Task requirements: Copy each line of the records below that has "Swivel" in it.

[Extracted page text data]
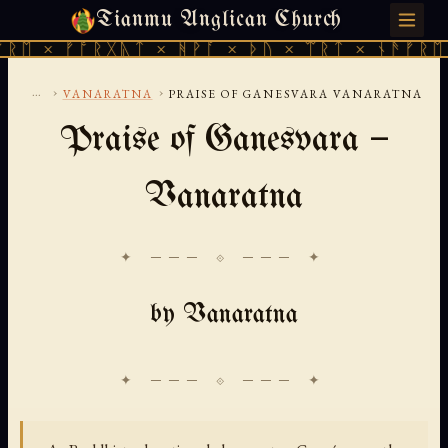
Tianmu Anglican Church
FRIDAY, AUGUST 7, 2026 · 天火 · TIANMU.ORG
× ᚠᚩᚱᚷᚣᛏ × ᚻᚹᚪ × ᚦᚢ × ᛠᚱᛏ × ᚾᚫᚠᚱᛖ × ᚠ
...
›
›
VANARATNA
PRAISE OF GANESVARA VANARATNA
Praise of Ganesvara —
Vanaratna
✦ ─── ⟐ ─── ✦
by Vanaratna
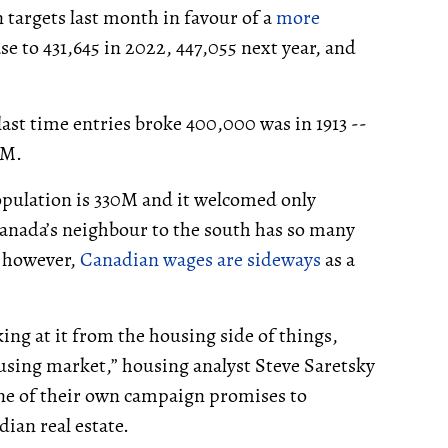
targets last month in favour of a
more
ase to 431,645 in 2022, 447,055 next year, and
last time entries broke 400,000 was in 1913 --
2M.
population is 330M and it welcomed only
Canada’s neighbour to the south has so many
, however,
Canadian wages are sideways
as a
oking at it from the housing side of things,
using market,” housing analyst Steve Saretsky
 one of their own campaign promises to
ian real estate.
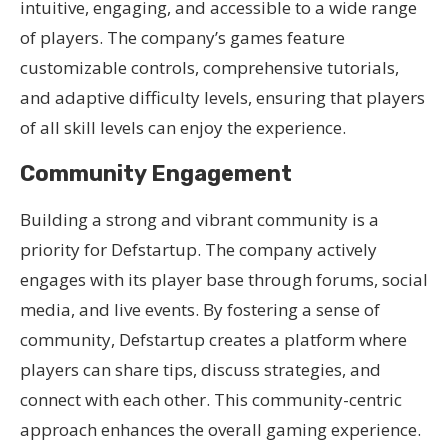
intuitive, engaging, and accessible to a wide range
of players. The company’s games feature
customizable controls, comprehensive tutorials,
and adaptive difficulty levels, ensuring that players
of all skill levels can enjoy the experience.
Community Engagement
Building a strong and vibrant community is a
priority for Defstartup. The company actively
engages with its player base through forums, social
media, and live events. By fostering a sense of
community, Defstartup creates a platform where
players can share tips, discuss strategies, and
connect with each other. This community-centric
approach enhances the overall gaming experience.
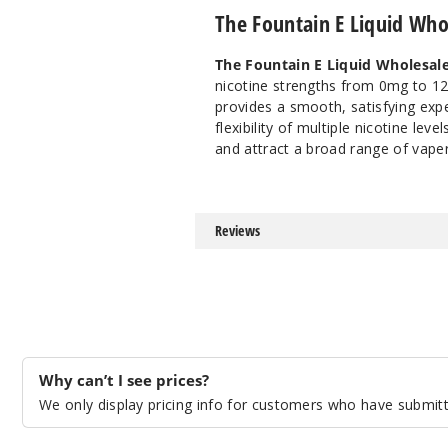
The Fountain E Liquid Who
The Fountain E Liquid Wholesal
nicotine strengths from 0mg to 12mg
provides a smooth, satisfying exp
flexibility of multiple nicotine leve
and attract a broad range of vaper
Reviews
Why can’t I see prices?
We only display pricing info for customers who have submitte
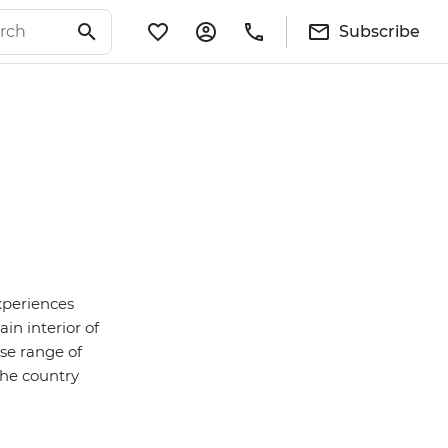
Subscribe
experiences
n interior of
rse range of
the country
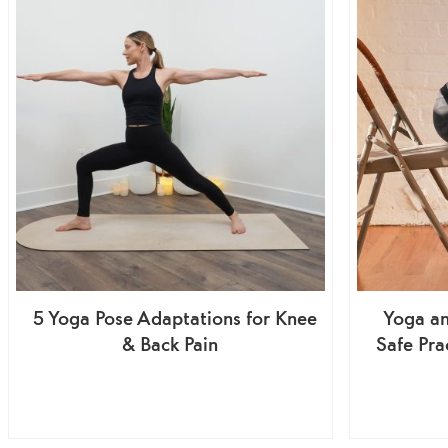
5 Yoga Pose Adaptations for Knee
Yoga an
& Back Pain
Safe Pra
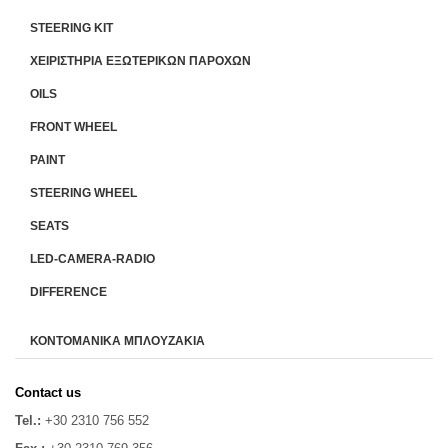
STEERING KIT
ΧΕΙΡΙΣΤΗΡΙA ΕΞΩΤΕΡΙΚΩΝ ΠΑΡΟΧΩΝ
OILS
FRONT WHEEL
PAINT
STEERING WHEEL
SEATS
LED-CAMERA-RADIO
DIFFERENCE
ΚΟΝΤΟΜΑΝΙΚΑ ΜΠΛΟΥΖΑΚΙΑ
Contact us
Tel.:
+30 2310 756 552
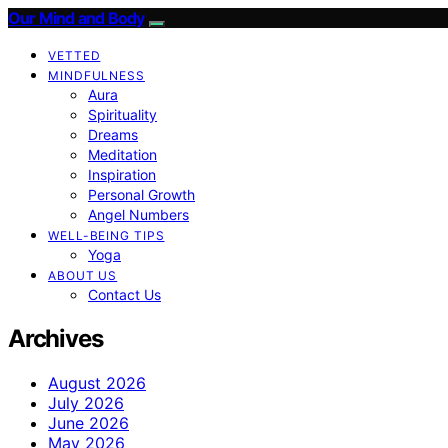
Our Mind and Body
VETTED
MINDFULNESS
Aura
Spirituality
Dreams
Meditation
Inspiration
Personal Growth
Angel Numbers
WELL-BEING TIPS
Yoga
ABOUT US
Contact Us
Archives
August 2026
July 2026
June 2026
May 2026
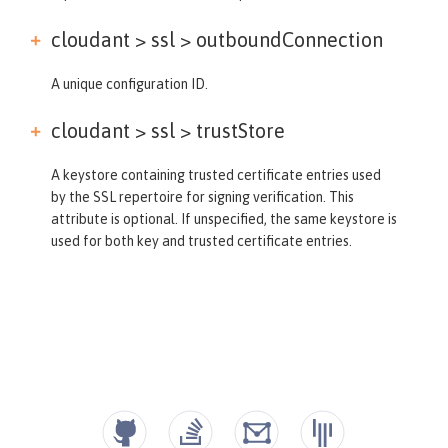
cloudant > ssl >
outboundConnection
A unique configuration ID.
cloudant > ssl >
trustStore
A keystore containing trusted certificate entries used
by the SSL repertoire for signing verification. This
attribute is optional. If unspecified, the same keystore is
used for both key and trusted certificate entries.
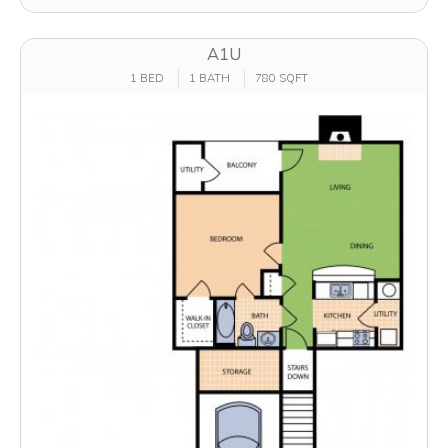
A1U
1 BED
1 BATH
780 SQFT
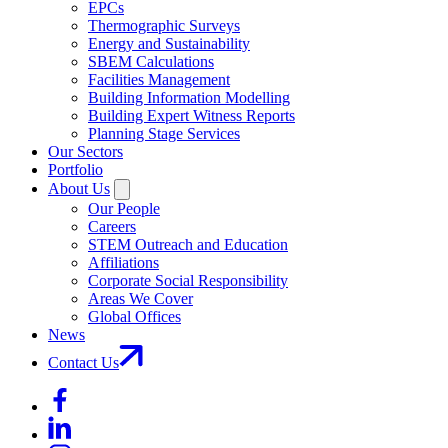
EPCs
Thermographic Surveys
Energy and Sustainability
SBEM Calculations
Facilities Management
Building Information Modelling
Building Expert Witness Reports
Planning Stage Services
Our Sectors
Portfolio
About Us
Our People
Careers
STEM Outreach and Education
Affiliations
Corporate Social Responsibility
Areas We Cover
Global Offices
News
Contact Us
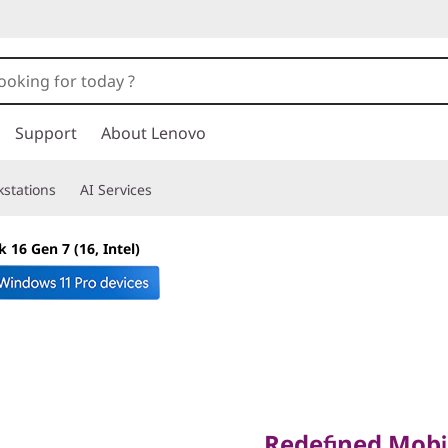
Support
About Lenovo
stations
AI Services
 16 Gen 7 (16, Intel)
Redefined Mobilit
Performance & P
Redefined Mobi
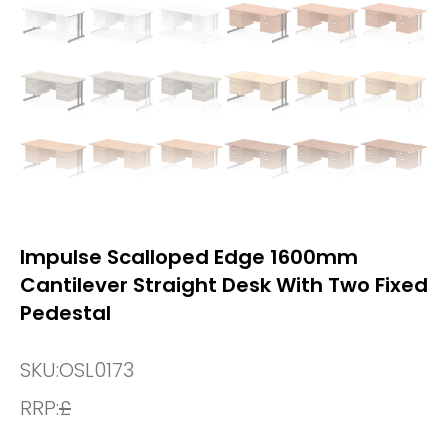
Impulse Scalloped Edge 1600mm
Cantilever Straight Desk With Two Fixed
Pedestal
SKU:
OSL0173
RRP:
£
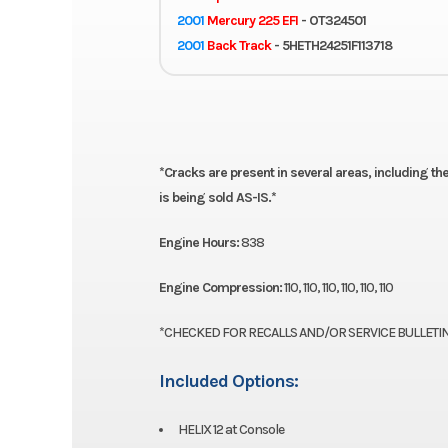
2001
Mercury 225 EFI
- OT324501
2001
Back Track
- 5HETH24251F113718
PLEASE
*Cracks are present in several areas, including the
is being sold AS-IS.*
Engine Hours:
838
Engine Compression:
110, 110, 110, 110, 110, 110
*CHECKED FOR RECALLS AND/OR SERVICE BULLETIN
Included Options:
HELIX 12 at Console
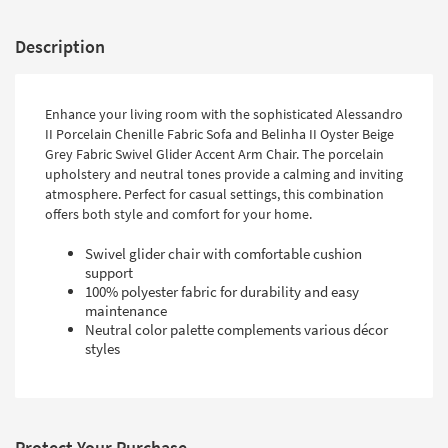
Description
Enhance your living room with the sophisticated Alessandro
II Porcelain Chenille Fabric Sofa and Belinha II Oyster Beige
Grey Fabric Swivel Glider Accent Arm Chair. The porcelain
upholstery and neutral tones provide a calming and inviting
atmosphere. Perfect for casual settings, this combination
offers both style and comfort for your home.
Swivel glider chair with comfortable cushion
support
100% polyester fabric for durability and easy
maintenance
Neutral color palette complements various décor
styles
Protect Your Purchase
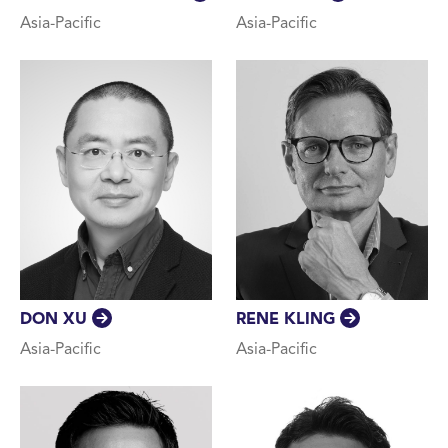
Asia-Pacific
Asia-Pacific
DON XU
RENE KLING
Asia-Pacific
Asia-Pacific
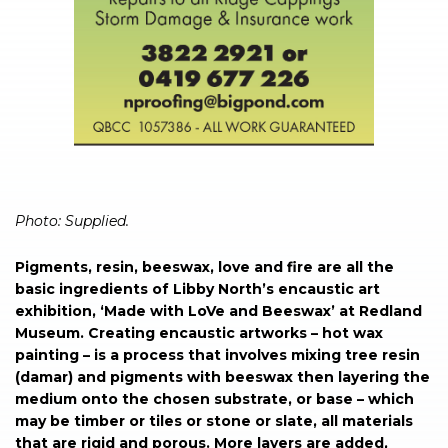
Photo: Supplied.
Pigments, resin, beeswax, love and fire are all the
basic ingredients of Libby North’s encaustic art
exhibition, ‘Made with LoVe and Beeswax’ at Redland
Museum. Creating encaustic artworks – hot wax
painting – is a process that involves mixing tree resin
(damar) and pigments with beeswax then layering the
medium onto the chosen substrate, or base – which
may be timber or tiles or stone or slate, all materials
that are rigid and porous. More layers are added,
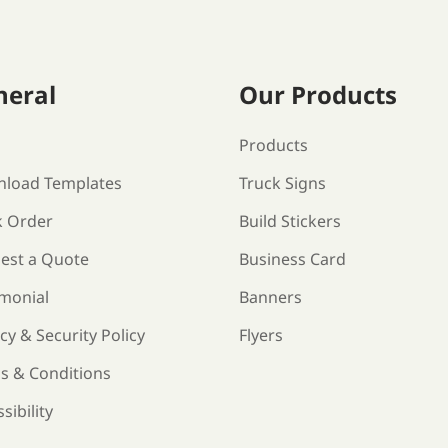
neral
Our Products
s
Products
load Templates
Truck Signs
k Order
Build Stickers
est a Quote
Business Card
imonial
Banners
cy & Security Policy
Flyers
s & Conditions
sibility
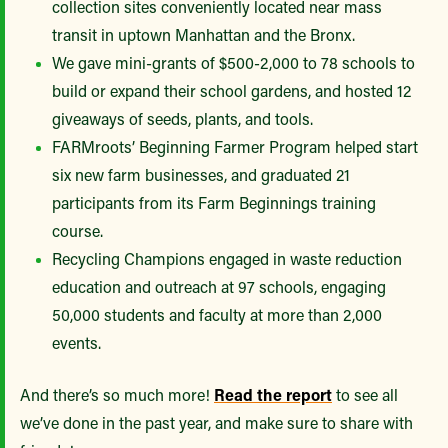
collection sites conveniently located near mass
transit in uptown Manhattan and the Bronx.
We gave mini-grants of $500-2,000 to 78 schools to
build or expand their school gardens, and hosted 12
giveaways of seeds, plants, and tools.
FARMroots’ Beginning Farmer Program helped start
six new farm businesses, and graduated 21
participants from its Farm Beginnings training
course.
Recycling Champions engaged in waste reduction
education and outreach at 97 schools, engaging
50,000 students and faculty at more than 2,000
events.
And there’s so much more!
Read the report
to see all
we’ve done in the past year, and make sure to share with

Solution for this task:
Grey Fabric Swivel Glider Accent Arm Chair. The porcelain
Swivel glider chair with comfortable cushion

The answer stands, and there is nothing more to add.